Herkese merhaba!!! Aman Tanrım! Neredeyse bir hafta arayla yeniden buradayım… Bu benim için hep planlanmış ama asla gerçekleştirilememiş bir şeydi. Bloğu açtığım ilk zamanlarda ‘iki haftada bir yazarım’ diye yola çıkmıştım (hedefim buydu en azından), baktım yetişemiyorum ‘ayda bir yazarım’ diye düşünmüştüm. Sonrasında öyle bir döneme girdim ki… rahat rahat burada yazamadığımı ve kendimi ifade edemediğimi fark ettim. Sadece günlüğüme yazmaya başladım. Neden? Çünkü sınırlarımın aşılmadığı ve eleştirilme ihtimalimin olmadığı tek yer olduğu için.
Anlatmak istediğim diğer konulardan bir tanesi de buydu. Bu bir sene içinde kendimle ilgili fark ettiğim en önemli şeylerden birisi de, sürekli uyumlanmaya çalıştığım ve bu uyumlanma çabasının beni içten içe tükettiğiydi. Uyumlu olamadığım anda afaroz edilecekmişim gibi hissediyordum. “Aman… kimse için kötü olmayayım…” “Bütün beklentileri karşılayayım…” “Yanlış bir şey söylemeyeyim…” gibi. Tabii bunu tek başıma, kendi kendime kafamda oluşturmuyordum. Gördüğüm ve yaşadığım şeylerin de etkisi vardı.

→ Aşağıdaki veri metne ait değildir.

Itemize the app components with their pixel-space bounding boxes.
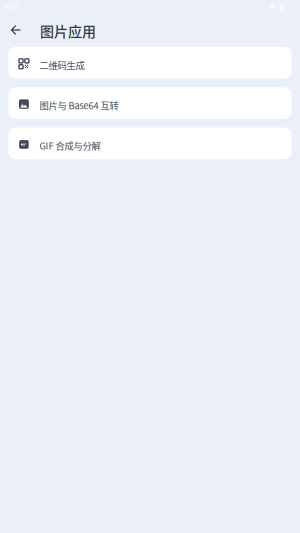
staticText: 图片与 Base64 互转 [39, 98, 118, 112]
staticText: GIF 合成与分解 [39, 139, 100, 152]
staticText: 图片应用 [40, 20, 96, 41]
button[interactable]: GIF 合成与分解 [8, 128, 292, 159]
button[interactable]: 二维码生成 [8, 47, 292, 78]
button[interactable]: 图片与 Base64 互转 [8, 87, 292, 119]
button[interactable]: Back [5, 19, 26, 41]
staticText: 二维码生成 [39, 58, 84, 72]
staticText: 4:01 [4, 2, 20, 12]
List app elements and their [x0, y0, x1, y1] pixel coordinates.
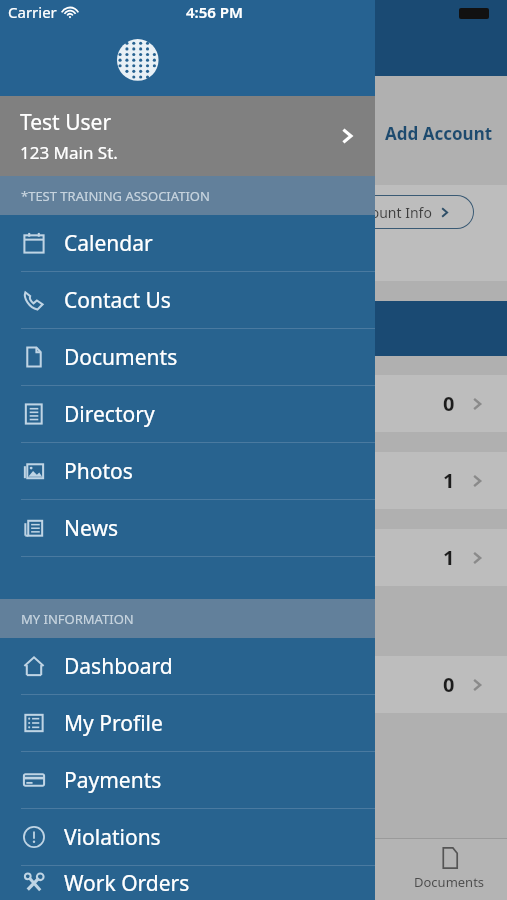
staticText: Photos: [64, 457, 133, 486]
staticText: Calendar: [64, 229, 153, 258]
button[interactable]: Payments: [0, 752, 375, 808]
staticText: Contact Us: [64, 286, 171, 315]
button[interactable]: Dashboard: [0, 638, 375, 694]
staticText: count Info: [364, 203, 432, 222]
staticText: News: [64, 514, 118, 543]
button[interactable]: Contact Us: [0, 272, 375, 328]
button[interactable]: 0: [0, 375, 507, 432]
staticText: Documents: [414, 873, 485, 891]
staticText: My Profile: [64, 709, 163, 738]
staticText: Dashboard: [64, 652, 173, 681]
staticText: Add Account: [385, 122, 493, 145]
staticText: Test User: [20, 108, 112, 137]
staticText: Violations: [64, 823, 161, 852]
button[interactable]: Documents: [0, 329, 375, 385]
staticText: 0: [443, 671, 455, 698]
staticText: 1: [443, 544, 455, 571]
staticText: 4:56 PM: [186, 2, 243, 22]
staticText: 123 Main St.: [20, 141, 118, 164]
button[interactable]: Calendar: [0, 215, 375, 271]
staticText: Work Orders: [64, 869, 190, 898]
staticText: MY INFORMATION: [21, 610, 134, 628]
button[interactable]: 1: [0, 529, 507, 586]
button[interactable]: Test User: [0, 96, 375, 176]
staticText: Directory: [64, 400, 155, 429]
button[interactable]: My Profile: [0, 695, 375, 751]
button[interactable]: Directory: [0, 386, 375, 442]
staticText: *TEST TRAINING ASSOCIATION: [21, 187, 210, 205]
staticText: Payments: [64, 766, 162, 795]
button[interactable]: 0: [0, 656, 507, 713]
button[interactable]: Work Orders: [0, 866, 375, 900]
button[interactable]: Documents: [414, 846, 485, 891]
staticText: 1: [443, 467, 455, 494]
button[interactable]: Photos: [0, 443, 375, 499]
button[interactable]: News: [0, 500, 375, 556]
button[interactable]: Violations: [0, 809, 375, 865]
staticText: 0: [443, 390, 455, 417]
button[interactable]: 1: [0, 452, 507, 509]
staticText: Carrier: [8, 2, 57, 22]
staticText: Documents: [64, 343, 178, 372]
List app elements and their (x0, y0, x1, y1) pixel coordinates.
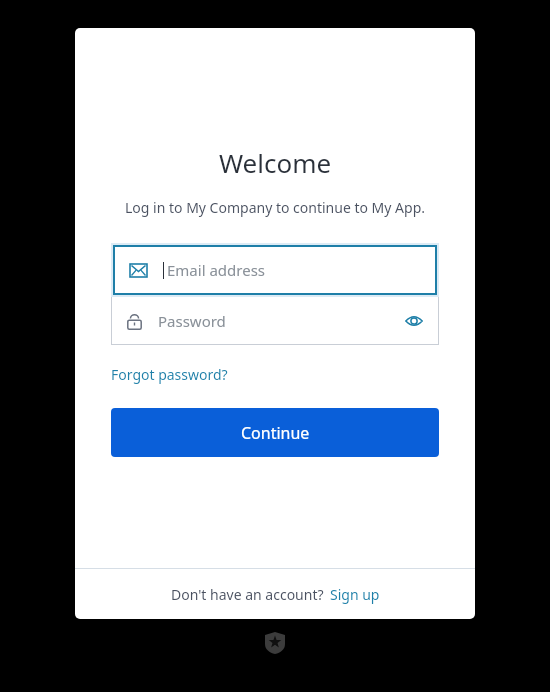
button[interactable]: Forgot password? (111, 363, 228, 386)
button[interactable]: Continue (111, 408, 439, 457)
staticText: Log in to My Company to continue to My A… (75, 198, 475, 217)
button[interactable]: Email address (114, 246, 436, 294)
button[interactable]: Password (111, 297, 439, 345)
button[interactable]: Show password (395, 302, 433, 340)
staticText: Email address (167, 260, 266, 280)
staticText: Don't have an account? (171, 585, 324, 604)
staticText: Password (158, 311, 226, 331)
button[interactable]: Sign up (330, 583, 380, 606)
staticText: Forgot password? (111, 365, 228, 384)
staticText: Sign up (330, 585, 380, 604)
other: Auth0 (264, 632, 286, 654)
staticText: Continue (241, 422, 310, 444)
staticText: Welcome (75, 145, 475, 180)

Peki bu uyumlanma hissi beni nasıl biri haline getirdi? Yapmaktan keyif aldığım şeylerden kendimi uzaklaştırdım mesela (bir şey yazarken birisi yanlış anlar ya da üstüne alınır mı acaba diye düşünüyordum) ya da daha içime dönük ve yalnız biri haline geldim (sadece günlüğüm ve ben vardık). Etrafımdaki insan sayısı arttı ama ben bu grubun içinde tek başıma olduğum için kendimi gerçekten kendim olabilirmişim gibi hissetmiyordum. Sürekli beklentileri karşılamam gerekiyormuş gibi bi baskı hissediyordum içimde… Peki bu gerçekten sadece son zamanları kapsayan bir şey miydi? Tabii ki hayır. Ben ezelden beri böyle yaşadığımı fark ettim… Sürekli bir onaylanma ihtiyacı… ama bu dönemdeki en büyük fark, bu konuyla ilgili, kendime yaşattığım şeylerdeki farkındalığımın artmasını sağlayacak daha çok faktör olmasıydı.

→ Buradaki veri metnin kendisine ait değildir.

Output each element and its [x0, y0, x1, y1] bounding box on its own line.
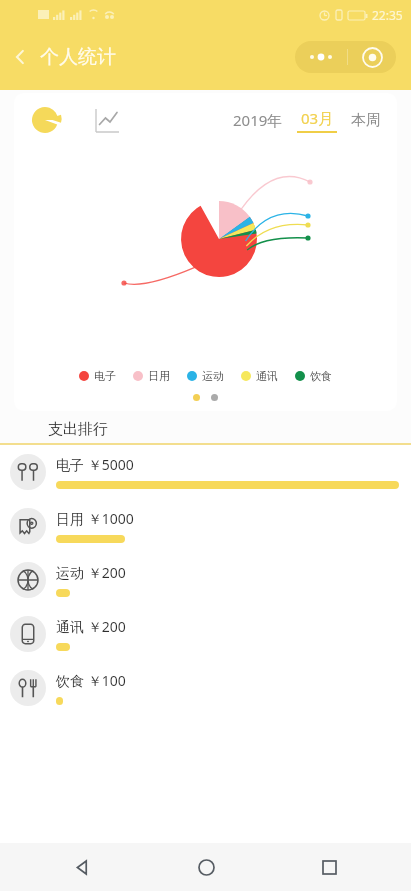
button[interactable]: 日用 ￥1000: [0, 499, 411, 553]
staticText: 通讯: [256, 369, 278, 383]
button[interactable]: Recents: [307, 845, 351, 889]
button[interactable]: 运动 ￥200: [0, 553, 411, 607]
staticText: 个人统计: [40, 45, 116, 69]
button[interactable]: Home: [184, 845, 228, 889]
button[interactable]: 03月: [297, 108, 337, 133]
button[interactable]: 本周: [351, 111, 381, 130]
staticText: 支出排行: [48, 420, 108, 439]
other: More: [295, 41, 347, 73]
staticText: 运动: [202, 369, 224, 383]
staticText: 03月: [301, 108, 334, 128]
button[interactable]: 电子 ￥5000: [0, 445, 411, 499]
button[interactable]: Back: [0, 37, 40, 77]
button[interactable]: Pie chart: [30, 105, 60, 135]
staticText: 22:35: [372, 7, 403, 23]
staticText: 日用: [148, 369, 170, 383]
button[interactable]: 通讯 ￥200: [0, 607, 411, 661]
button[interactable]: More: [295, 41, 396, 73]
staticText: 日用 ￥1000: [56, 509, 134, 528]
other: Record: [348, 41, 396, 73]
button[interactable]: Line chart: [92, 105, 122, 135]
staticText: 运动 ￥200: [56, 563, 126, 582]
button[interactable]: Back: [60, 845, 104, 889]
staticText: 电子 ￥5000: [56, 455, 134, 474]
button[interactable]: 饮食 ￥100: [0, 661, 411, 715]
staticText: 电子: [94, 369, 116, 383]
staticText: 饮食: [310, 369, 332, 383]
staticText: 饮食 ￥100: [56, 671, 126, 690]
staticText: 通讯 ￥200: [56, 617, 126, 636]
button[interactable]: 2019年: [233, 110, 283, 130]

Önceden “Hayır.” diyemezdim. Biri kırılır, üzülür diye “Hayır.” demektense “Tamam. N’olucak ki yapsam?” derdim. Bu kendi aileme, çevremdeki insanlara vs. genel olarak herkese karşı böyleydi. Sonra hayır diyebilmeyi bir yere kadar öğrenebildiğimi fark ettim ama yine de yeterli değildi. Duygularımı gizlediğimi fark ettim sonrasında. O sırada mutlu değilim… Belki kafama taktığım bir şeyler var ve sadece yalnız olmak istiyorum… ya da sadece yorgunum. Bunun için bile kendimi ekstra çabaya soktuğumu (başkalarının sorumluluk alması gerektiği yerde bile, onlardan çok daha fazla sorumluluk almam gerektiği gibi bir bilinç oluşturmuşum kendi kendime) fark ettim. Özür dileyen ben, kendini kötü hisseden yine ben…
Ama zaman geçtikçe bunlar için üzülmeyi bırakmaya başlamışım ya da insanların düşüncelerinin benim kim olduğumu değiştiremeyeceği bilincim artmaya başlamış… Neden?! Çünkü arka planda kimse senin ne yaşadığını bilmiyor ve yaşadığım duygulardan dolayı kimseye hesap vermek zorunda olmadığımı idrak ettim artık. En kötüsü de anlatmaya çalıştığın zaman yine anlaşılamamak. Anlaşılamamak mı yoksa anlaşılmamak mı? Belki de sadece karşındaki insan seni anlamak istemiyordur? Asıl kilit nokta burasıymış ya… Ben duyulmaya çalışmaktan da çok yoruluyormuşum… Artık sesimi duyurmak için ekstra çabaya girmiyorum mesela. Kim bana nasıl davranıyor, nasıl hissettiriyorsa ben de öyle davranıp, öyle hissettiriyorum. İnat olsun diye değil, gerçekten. İçimden her şey yolundaymış gibi davranmak gelmediği için. Sonra “Sorun ne?” diye sorduklarında da açık açık ne hissettiğimi anlatıyorum… Dinleyip dinlememek tabii ki onlara kalmış ama içime atıp kendimi yok saymaktansa, duygularımı dışa vurup “Ben de buradayım!” diyorum artık.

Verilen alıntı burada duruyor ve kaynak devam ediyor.